In any event, I agreed to be of assistance and scheduled a phone conference with the advisor.
The Phone Conference
I didn't know much about the advisor and I have no idea what he knew about me prior to our call. The conversation began cordially and he proceeded to tell me that the client bought this policy about a handful of years ago and had since decided he didn't want it. That decision, it appeared, came from the financial advisor's recommendations on an investment plan for the policyholder and his spouse (i.e. the advisor showed him how much more money he could have if he took the planned premium and invested it in the market!)
My immediate recommendation was if the policyholder no longer wanted the policy and thought there were other options at his disposal with greater growth potential, he should immediately cancel the policy and do those things.
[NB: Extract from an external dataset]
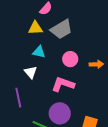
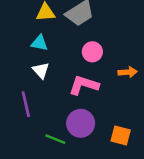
cyan triangle: (39, 52) -> (39, 43), moved
orange arrow: (96, 64) -> (128, 72), moved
The advisor was silent for a bit. He then somewhat timidly noted, but there's a surrender charge.
My response was, “so what?”
I've argued this point countless times to a painfully large number of people, there's no prize for keeping a life insurance policy you don't want until you can walk away with cash totaling the premiums that you paid. Now I hear your sarcastic reply saying “except for all of your money back.” But if you really believed that there were better options out there, why on earth would you forgo them while you wait for your life insurance policy to “break-even?”
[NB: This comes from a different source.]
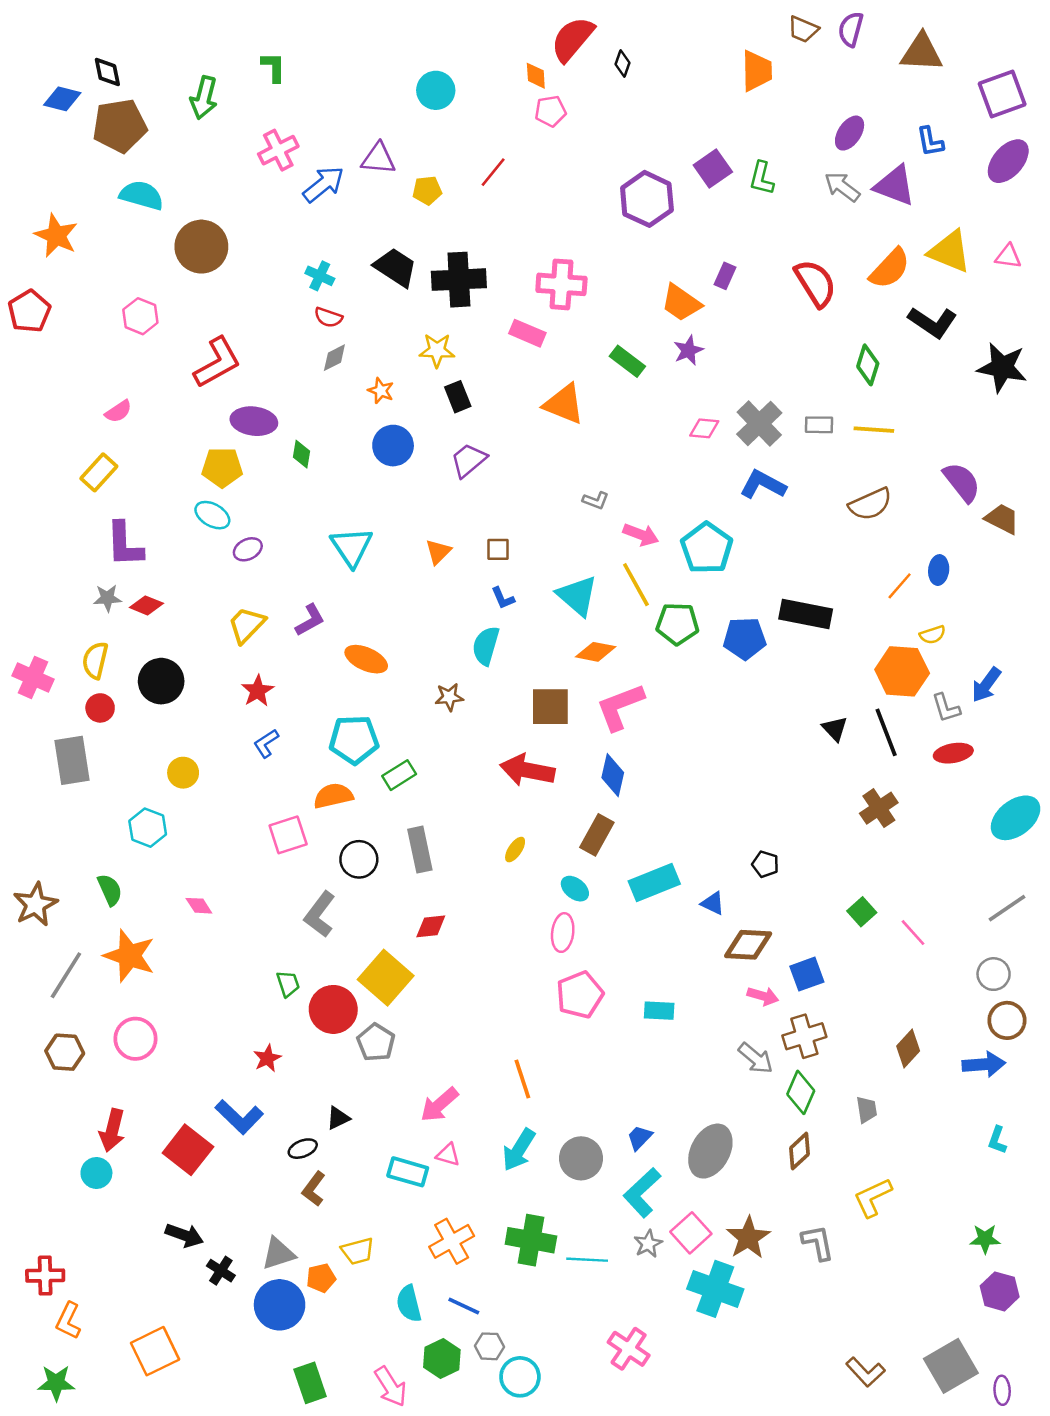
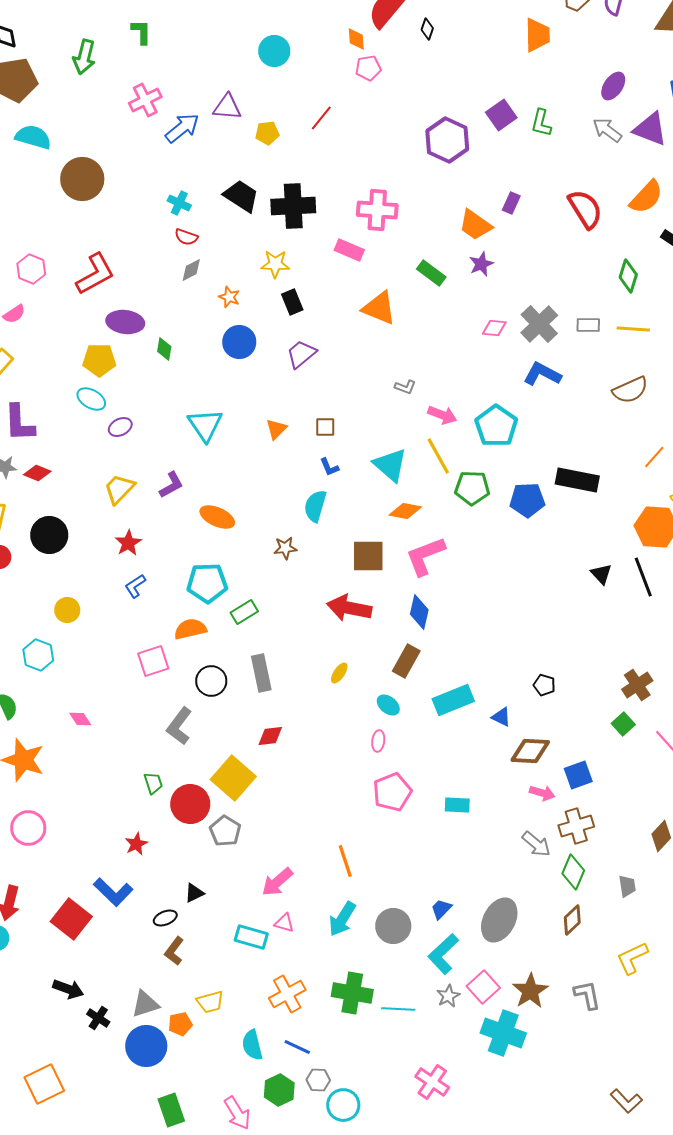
pink hexagon: (140, 316) -> (31, 269), moved
brown cross: (879, 808) -> (637, 685), moved
pink ellipse: (563, 933) -> (378, 741), size x0.7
Nonetheless, it became obvious that the “financial advisor” lacked the confidence in his own recommendations to make that suggestion (we'll revisit this in a bit). So we turned our discussion towards some finer details regarding the policy.
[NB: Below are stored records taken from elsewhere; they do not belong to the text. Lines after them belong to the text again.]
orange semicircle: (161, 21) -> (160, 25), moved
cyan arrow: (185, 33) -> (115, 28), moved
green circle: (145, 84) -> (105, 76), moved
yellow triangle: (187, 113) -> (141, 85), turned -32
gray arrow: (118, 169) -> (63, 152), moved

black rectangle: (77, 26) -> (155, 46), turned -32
The advisor was obviously clueless about the policy and its mechanics. I answered some very basic questions anyone with an insurance license should know and then we dived into the elephant in the room…the surrender charge. The policyholder didn't want to cancel the policy because of the surrender charge, so now this financial advisor was left trying to craft a plan to “help” the client out of the policy as
efficiently as possible in a way that was palatable to the client and insured he followed through with the investment plan recommended by the advisor.
So I suggested annual death benefit reductions to the surrender-free amount. It felt like I could hear the advisor's ears perk up. “What's that?” He asked.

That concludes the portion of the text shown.